Behold, I send my messenger before Thy face, which shall prepare Thy way before Thee. The voice of one crying in the wilderness, Prepare ye the way of the Lord, make His paths straight. – St. Mark i:2,3.

Beloved friends, are many of us crying out with hungering hearts to be taught “the way of the Lord” more perfectly than we hitherto know it?

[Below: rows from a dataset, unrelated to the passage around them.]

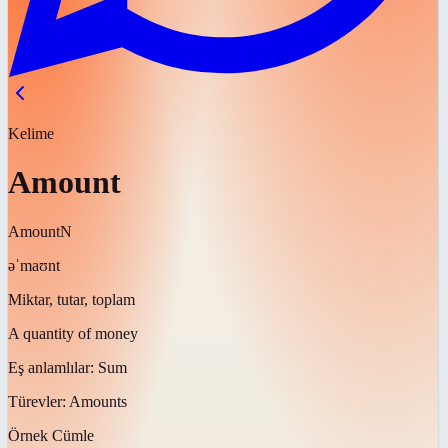
Kelime
Amount
Amount
N
əˈmaʊnt
Miktar, tutar, toplam
A quantity of money
Eş anlamlılar:
Sum
Türevler:
Amounts
Örnek Cümle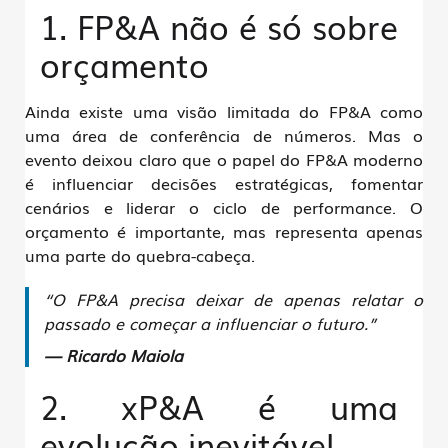
1. FP&A não é só sobre
orçamento
Ainda existe uma visão limitada do FP&A como
uma área de conferência de números. Mas o
evento deixou claro que o
papel do FP&A moderno
é
influenciar decisões estratégicas
, fomentar
cenários e liderar o ciclo de performance. O
orçamento é importante, mas representa apenas
uma parte do quebra-cabeça.
“O FP&A precisa deixar de apenas relatar o
passado e começar a influenciar o futuro.”
— Ricardo Maiola
2. xP&A é uma
evolução inevitável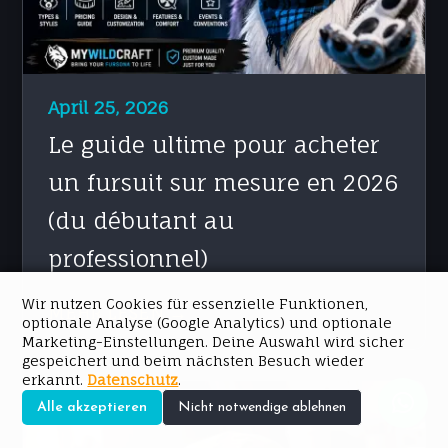
April 25, 2026
Le guide ultime pour acheter
un fursuit sur mesure en 2026
(du débutant au
professionnel)
Wir nutzen Cookies für essenzielle Funktionen,
MEHR LESEN →
optionale Analyse (Google Analytics) und optionale
Marketing-Einstellungen. Deine Auswahl wird sicher
gespeichert und beim nächsten Besuch wieder
erkannt.
Datenschutz
.
Alle akzeptieren
Nicht notwendige ablehnen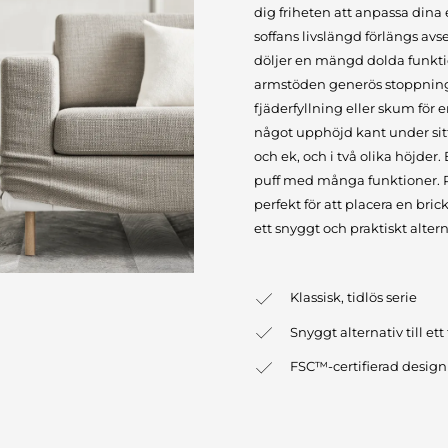
dig friheten att anpassa dina 
soffans livslängd förlängs av
döljer en mängd dolda funkti
armstöden generös stoppning,
fjäderfyllning eller skum för
något upphöjd kant under sittd
och ek, och i två olika höjder
puff med många funktioner. Puf
perfekt för att placera en bric
ett snyggt och praktiskt alterna
Klassisk, tidlös serie
Snyggt alternativ till et
FSC™-certifierad design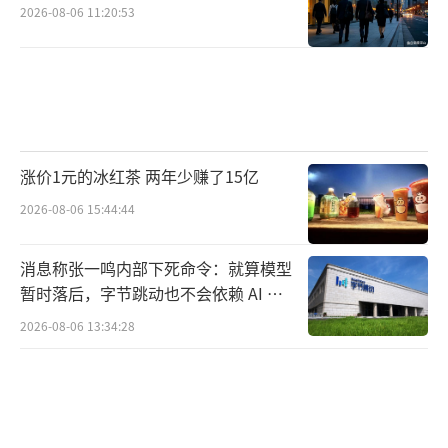
2026-08-06 11:20:53
涨价1元的冰红茶 两年少赚了15亿
2026-08-06 15:44:44
消息称张一鸣内部下死命令：就算模型
暂时落后，字节跳动也不会依赖 AI 蒸
馏技术
2026-08-06 13:34:28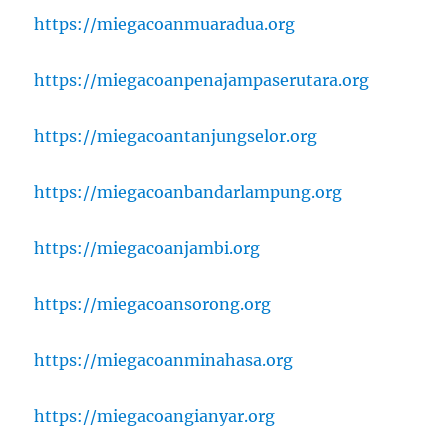
https://miegacoanmuaradua.org
https://miegacoanpenajampaserutara.org
https://miegacoantanjungselor.org
https://miegacoanbandarlampung.org
https://miegacoanjambi.org
https://miegacoansorong.org
https://miegacoanminahasa.org
https://miegacoangianyar.org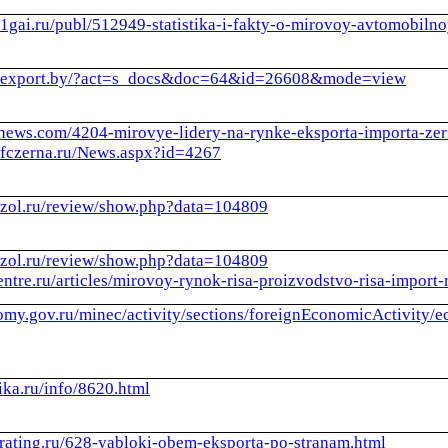
.1gai.ru/publ/512949-statistika-i-fakty-o-mirovoy-avtomobiln
w.export.by/?act=s_docs&doc=64&id=26608&mode=view
p-news.com/4204-mirovye-lidery-na-rynke-eksporta-importa-zer
.fczerna.ru/News.aspx?id=4267
.zol.ru/review/show.php?data=104809
.zol.ru/review/show.php?data=104809
centre.ru/articles/mirovoy-rynok-risa-proizvodstvo-risa-import-
nomy.gov.ru/minec/activity/sections/foreignEconomicActivity/
tika.ru/info/8620.html
l-rating.ru/628-yabloki-obem-eksporta-po-stranam.html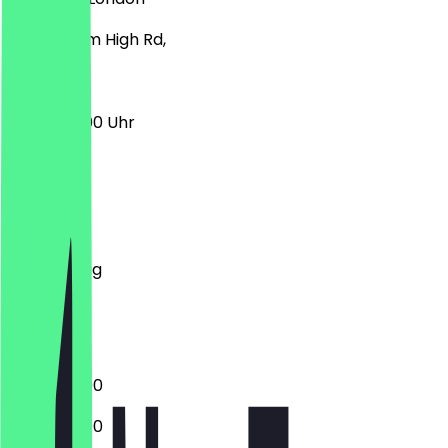
92A Balham High Rd,
12:00 - 23:00 Uhr
Montag
Dienstag
Mittwoch
Donnerstag
Freitag
Samstag
Sonntag
12:00 - 23:00
12:00 - 23:00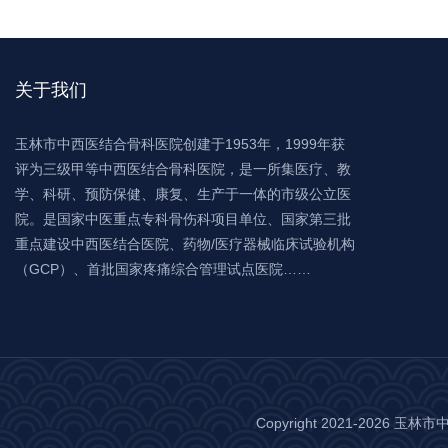
关于我们
玉林市中西医结合骨科医院创建于1953年，1999年获
评为三级甲等中西医结合骨科医院，是一所集医疗、教
学、科研、预防保健、康复、生产于一体的市级公立医
院。是国家中医重点专科骨伤科项目单位、国家第三批
重点建设中西医结合医院、药物/医疗器械临床试验机构
（GCP）、首批国家疼痛综合管理试点医院……
Copyright 2021-2026 玉林市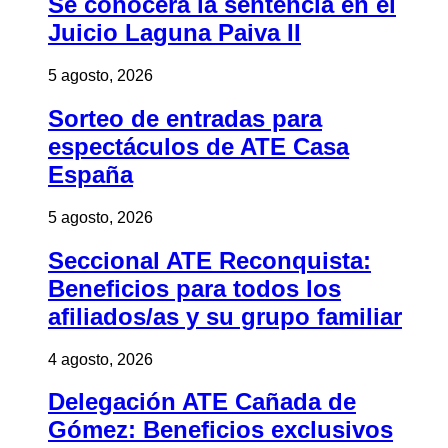
Se conocerá la sentencia en el
Juicio Laguna Paiva II
5 agosto, 2026
Sorteo de entradas para
espectáculos de ATE Casa
España
5 agosto, 2026
Seccional ATE Reconquista:
Beneficios para todos los
afiliados/as y su grupo familiar
4 agosto, 2026
Delegación ATE Cañada de
Gómez: Beneficios exclusivos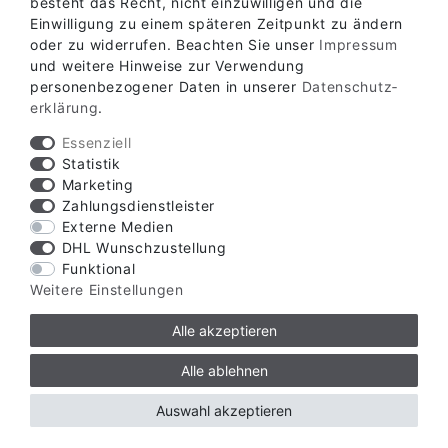
besteht das Recht, nicht einzuwilligen und die
Einwilligung zu einem späteren Zeitpunkt zu ändern
oder zu widerrufen. Beachten Sie unser
Impressum
und weitere Hinweise zur Verwendung
personenbezogener Daten in unserer
Daten­schutz­
erklärung
.
Essenziell
Statistik
Marketing
SERVICE
Zahlungsdienstleister
Externe Medien
DHL Wunschzustellung
INFORMATIONEN
Funktional
Weitere Einstellungen
Alle akzeptieren
ABHOLLAGER
Alle ablehnen
Auswahl akzeptieren
KONTAKT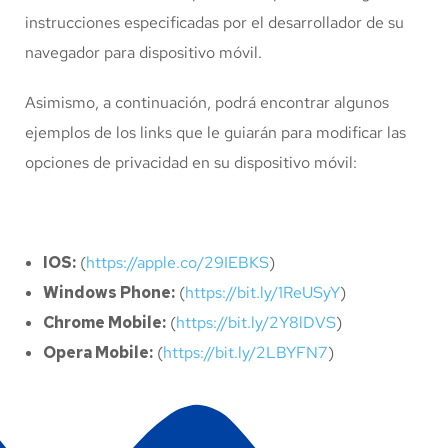
instrucciones especificadas por el desarrollador de su
navegador para dispositivo móvil.
Asimismo, a continuación, podrá encontrar algunos
ejemplos de los links que le guiarán para modificar las
opciones de privacidad en su dispositivo móvil:
IOS:
(
https://apple.co/29IEBKS
)
Windows Phone:
(
https://bit.ly/1ReUSyY
)
Chrome Mobile:
(
https://bit.ly/2Y8lDVS
)
Opera Mobile:
(
https://bit.ly/2LBYFN7
)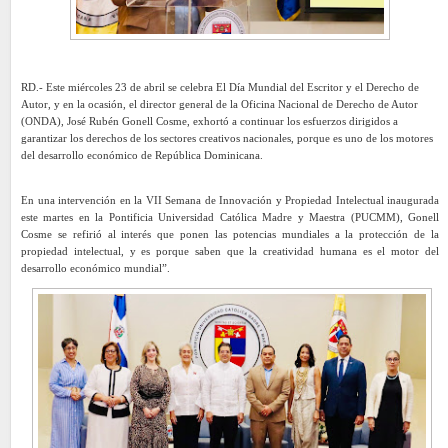
RD.- Este miércoles 23 de abril se celebra El Día Mundial del Escritor y el Derecho de
Autor, y en la ocasión, el director general de la Oficina Nacional de Derecho de Autor
(ONDA), José Rubén Gonell Cosme, exhortó a continuar los esfuerzos dirigidos a
garantizar los derechos de los sectores creativos nacionales, porque es uno de los motores
del desarrollo económico de República Dominicana.
En una intervención en la VII Semana de Innovación y Propiedad Intelectual inaugurada
este martes en la Pontificia Universidad Católica Madre y Maestra (PUCMM), Gonell
Cosme se refirió al interés que ponen las potencias mundiales a la protección de la
propiedad intelectual, y es porque saben que la creatividad humana es el motor del
desarrollo económico mundial”.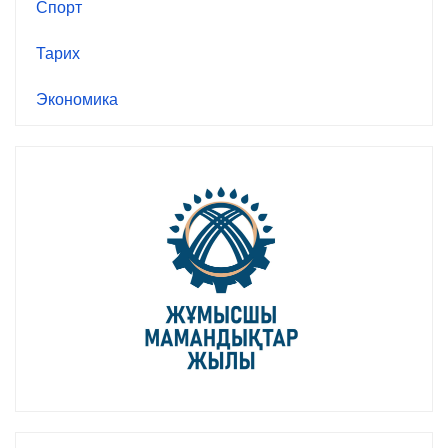
Спорт
Тарих
Экономика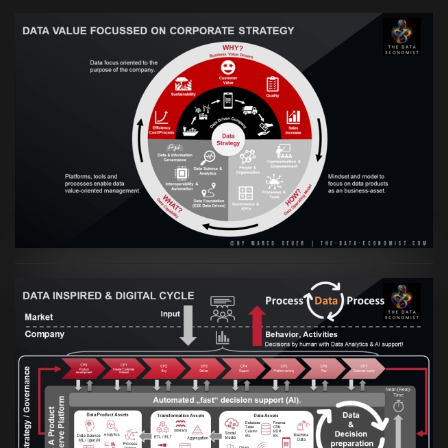
VIEW
Artikel:
Prozesse und Daten müssen Hand
in Hand gehen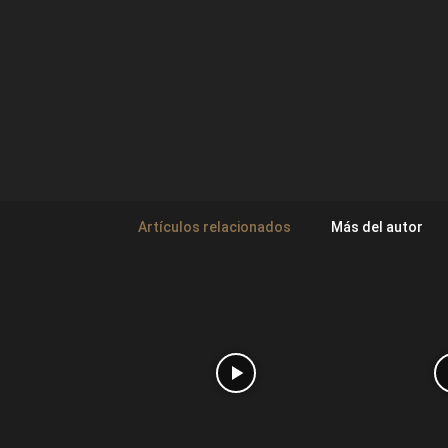
Artículos relacionados
Más del autor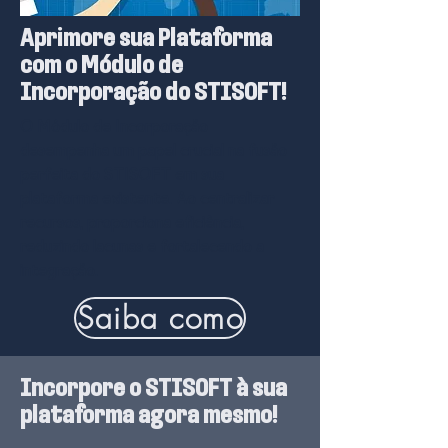
Aprimore sua Plataforma
com o Módulo de
Incorporação do STISOFT!
O
Módulo de Incorporação
desempenha um papel crucial na fusão
perfeita do STISOFT em sua
plataforma existente. Ao centralizar
recursos, proporciona eficiência,
reduzindo lacunas e fortalecendo a
integração.
Saiba como
Incorpore o STISOFT à sua
plataforma agora mesmo!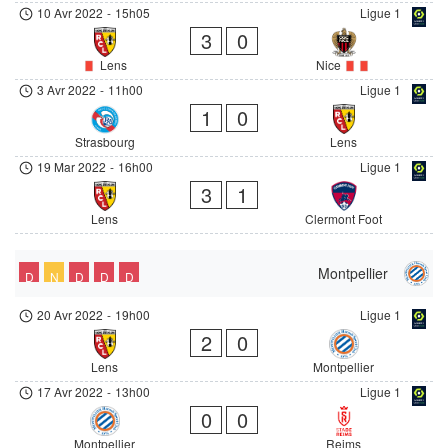
10 Avr 2022
-
15h05
Ligue 1
3
0
Lens
Nice
3 Avr 2022
-
11h00
Ligue 1
1
0
Strasbourg
Lens
19 Mar 2022
-
16h00
Ligue 1
3
1
Lens
Clermont Foot
Montpellier
D
N
D
D
D
20 Avr 2022
-
19h00
Ligue 1
2
0
Lens
Montpellier
17 Avr 2022
-
13h00
Ligue 1
0
0
Montpellier
Reims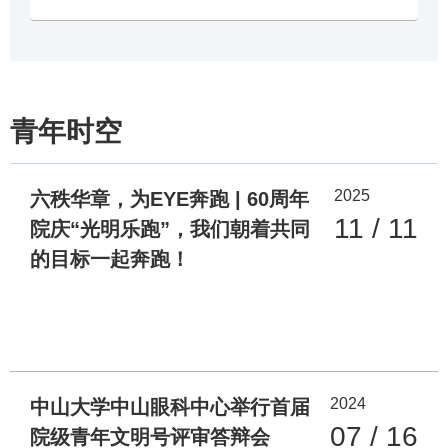
青年时空
2025
六秩华章，为EYE奔跑 | 60周年
11 / 11
院庆“光明乐跑”，我们朝着共同
的目标一起奔跑！
2024
中山大学中山眼科中心举行首届
07 / 16
院级青年文明号评审答辩会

Do we see that we have been straying sheep who have “turned every one to his own way” instead of walking in “the way of the Lord”? And are we beginning to realize with perplexity and grief that our Christianity is only half-hearted service which cannot meet the approbation of our Lord?

I doubt not that these questions will come with sorrowful keenness to many dear, longing hearts, worn with spiritual hunger and yearning for the “Bread of Life.” Christ says, “Blessed are they which do hunger and thirst after righteousness, for they shall be filled; “and while we are conscious that even in our hunger we are blessed, that our intense longings for our Saviour indicate a much more blessed condition than when we were satisfied with our emptiness, we are nevertheless painfully aware that we have not yet been “filled.”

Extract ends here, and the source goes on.